Typescript Exercises 5

Posted on:February 23, 2023 at 08:06 AM

Typescript Exercise 5


Exercise 5


Without duplicating type structures, modify filterUsers function definition so that we can pass only those criteria which are needed, and not the whole User information as it is required now according to typing.

Higher difficulty bonus exercise:


interface User {
  type: 'user';
  name: string;
  age: number;
  occupation: string;
}

interface Admin {
  type: 'admin';
  name: string;
  age: number;
  role: string;
}

export type Person = User | Admin;

export const persons: Person[] = [
  {
    type: 'user',
    name: 'Max Mustermann',
    age: 25,
    occupation: 'Chimney sweep',
  },
  {
    type: 'admin',
    name: 'Jane Doe',
    age: 32,
    role: 'Administrator',
  },
  {
    type: 'user',
    name: 'Kate Müller',
    age: 23,
    occupation: 'Astronaut',
  },
  {
    type: 'admin',
    name: 'Bruce Willis',
    age: 64,
    role: 'World saver',
  },
  {
    type: 'user',
    name: 'Wilson',
    age: 23,
    occupation: 'Ball',
  },
  {
    type: 'admin',
    name: 'Agent Smith',
    age: 23,
    role: 'Administrator',
  },
];

export const isAdmin = (person: Person): person is Admin =>
  person.type === 'admin';
export const isUser = (person: Person): person is User =>
  person.type === 'user';

export function logPerson(person: Person) {
  let additionalInformation = '';
  if (isAdmin(person)) {
    additionalInformation = person.role;
  }
  if (isUser(person)) {
    additionalInformation = person.occupation;
  }
  console.log(` - ${person.name}, ${person.age}, ${additionalInformation}`);
}

export function filterUsers(persons: Person[], criteria: User): User[] {
  return persons.filter(isUser).filter((user) => {
    const criteriaKeys = Object.keys(criteria) as (keyof User)[];
    return criteriaKeys.every((fieldName) => {
      return user[fieldName] === criteria[fieldName];
    });
  });
}

console.log('Users of age 23:');

filterUsers(persons, {
  age: 23,
}).forEach(logPerson);

How I Solved This Problem

There are two ways to solve this problem.

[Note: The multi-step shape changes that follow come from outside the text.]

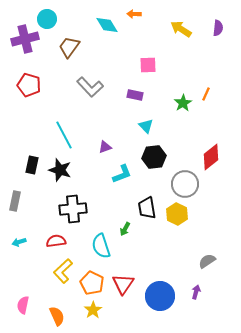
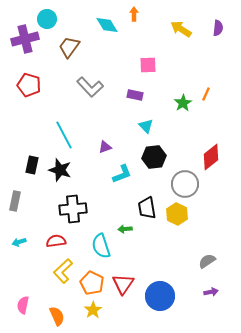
orange arrow: rotated 88 degrees clockwise
green arrow: rotated 56 degrees clockwise
purple arrow: moved 15 px right; rotated 64 degrees clockwise
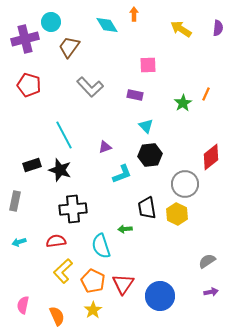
cyan circle: moved 4 px right, 3 px down
black hexagon: moved 4 px left, 2 px up
black rectangle: rotated 60 degrees clockwise
orange pentagon: moved 1 px right, 2 px up
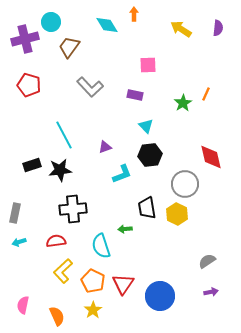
red diamond: rotated 64 degrees counterclockwise
black star: rotated 25 degrees counterclockwise
gray rectangle: moved 12 px down
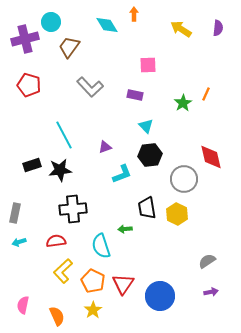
gray circle: moved 1 px left, 5 px up
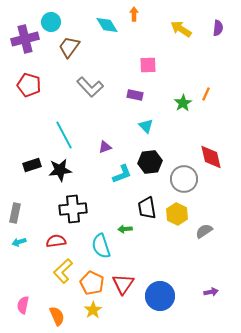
black hexagon: moved 7 px down
gray semicircle: moved 3 px left, 30 px up
orange pentagon: moved 1 px left, 2 px down
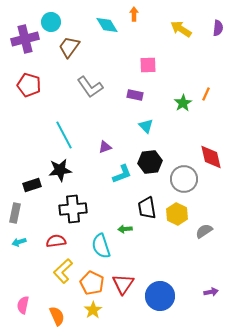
gray L-shape: rotated 8 degrees clockwise
black rectangle: moved 20 px down
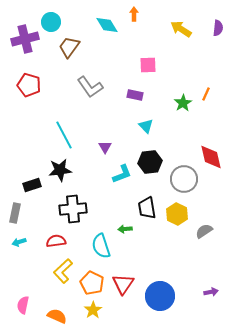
purple triangle: rotated 40 degrees counterclockwise
orange semicircle: rotated 42 degrees counterclockwise
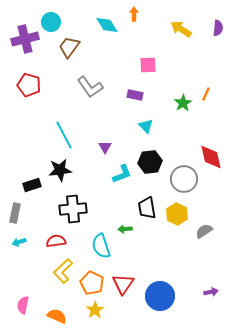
yellow star: moved 2 px right
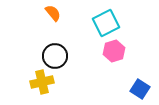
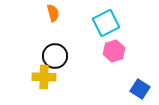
orange semicircle: rotated 24 degrees clockwise
yellow cross: moved 2 px right, 5 px up; rotated 15 degrees clockwise
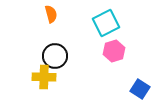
orange semicircle: moved 2 px left, 1 px down
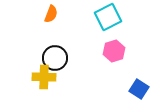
orange semicircle: rotated 36 degrees clockwise
cyan square: moved 2 px right, 6 px up
black circle: moved 2 px down
blue square: moved 1 px left
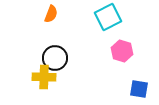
pink hexagon: moved 8 px right; rotated 25 degrees counterclockwise
blue square: rotated 24 degrees counterclockwise
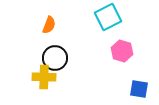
orange semicircle: moved 2 px left, 11 px down
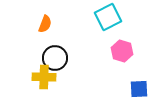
orange semicircle: moved 4 px left, 1 px up
blue square: rotated 12 degrees counterclockwise
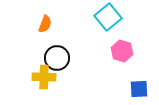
cyan square: rotated 12 degrees counterclockwise
black circle: moved 2 px right
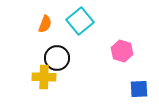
cyan square: moved 28 px left, 4 px down
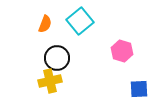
yellow cross: moved 6 px right, 4 px down; rotated 15 degrees counterclockwise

1. Using Partial<Type> from Utility Types

by using Partial<User> typescript construct properties of User type set to optional.

Since any properties of User can be passed passed as criteria the error will be handled.

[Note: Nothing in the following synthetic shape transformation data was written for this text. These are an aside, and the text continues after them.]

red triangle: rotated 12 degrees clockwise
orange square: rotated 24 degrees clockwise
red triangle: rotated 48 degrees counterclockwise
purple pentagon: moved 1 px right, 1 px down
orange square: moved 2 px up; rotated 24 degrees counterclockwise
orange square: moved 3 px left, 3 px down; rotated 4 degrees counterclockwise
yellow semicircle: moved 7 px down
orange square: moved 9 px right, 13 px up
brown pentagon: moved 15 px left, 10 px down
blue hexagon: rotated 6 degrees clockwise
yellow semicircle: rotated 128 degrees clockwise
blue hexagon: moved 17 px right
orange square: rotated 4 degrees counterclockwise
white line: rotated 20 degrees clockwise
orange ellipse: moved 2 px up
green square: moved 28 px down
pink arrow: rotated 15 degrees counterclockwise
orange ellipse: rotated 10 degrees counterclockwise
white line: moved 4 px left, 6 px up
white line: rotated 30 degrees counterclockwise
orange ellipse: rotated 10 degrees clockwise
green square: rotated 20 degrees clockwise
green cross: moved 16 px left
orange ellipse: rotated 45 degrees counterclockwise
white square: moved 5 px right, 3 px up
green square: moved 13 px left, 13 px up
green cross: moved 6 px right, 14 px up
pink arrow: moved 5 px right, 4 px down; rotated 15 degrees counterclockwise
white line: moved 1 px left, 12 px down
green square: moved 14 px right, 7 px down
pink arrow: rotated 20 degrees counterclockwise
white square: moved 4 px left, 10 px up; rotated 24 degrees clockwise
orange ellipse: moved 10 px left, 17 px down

export function filterUsers(
  persons: Person[],
  criteria: Partial<User>
): User[] {
  return persons.filter(isUser).filter((user) => {
    const criteriaKeys = Object.keys(criteria) as (keyof User)[];
    return criteriaKeys.every((fieldName) => {
      return user[fieldName] === criteria[fieldName];
    });
  });
}

But, this makes all properties of User optional which is not safe enough or precise enough.

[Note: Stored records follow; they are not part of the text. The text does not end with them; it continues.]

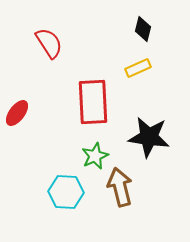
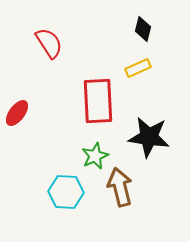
red rectangle: moved 5 px right, 1 px up
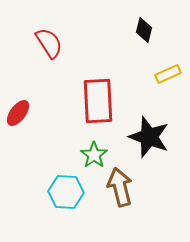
black diamond: moved 1 px right, 1 px down
yellow rectangle: moved 30 px right, 6 px down
red ellipse: moved 1 px right
black star: rotated 12 degrees clockwise
green star: moved 1 px left, 1 px up; rotated 12 degrees counterclockwise
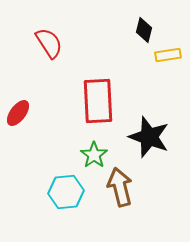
yellow rectangle: moved 19 px up; rotated 15 degrees clockwise
cyan hexagon: rotated 8 degrees counterclockwise
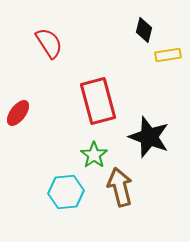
red rectangle: rotated 12 degrees counterclockwise
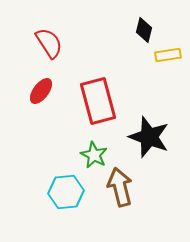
red ellipse: moved 23 px right, 22 px up
green star: rotated 8 degrees counterclockwise
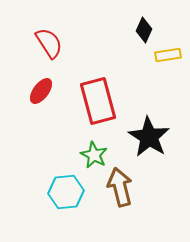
black diamond: rotated 10 degrees clockwise
black star: rotated 12 degrees clockwise
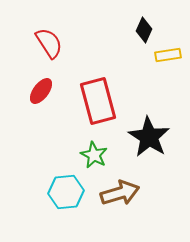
brown arrow: moved 6 px down; rotated 87 degrees clockwise
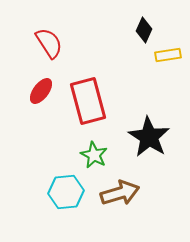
red rectangle: moved 10 px left
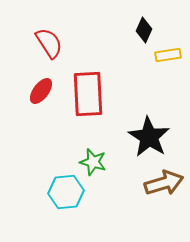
red rectangle: moved 7 px up; rotated 12 degrees clockwise
green star: moved 1 px left, 7 px down; rotated 12 degrees counterclockwise
brown arrow: moved 44 px right, 10 px up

2. Using Omit<T, K> in order to predefine conditional types

export function filterUsers(
  persons: Person[],
  criteria: Partial<Omit<User, 'type'>>
): User[] {
  return persons.filter(isUser).filter((user) => {
    const criteriaKeys = Object.keys(criteria) as (keyof Omit<User, 'type'>)[];
    return criteriaKeys.every((fieldName) => {
      return user[fieldName] === criteria[fieldName];
    });
  });
}

We already know witch user type is given as parameter ( criteria ) so, we can omit unnecessary property type in User to be specific.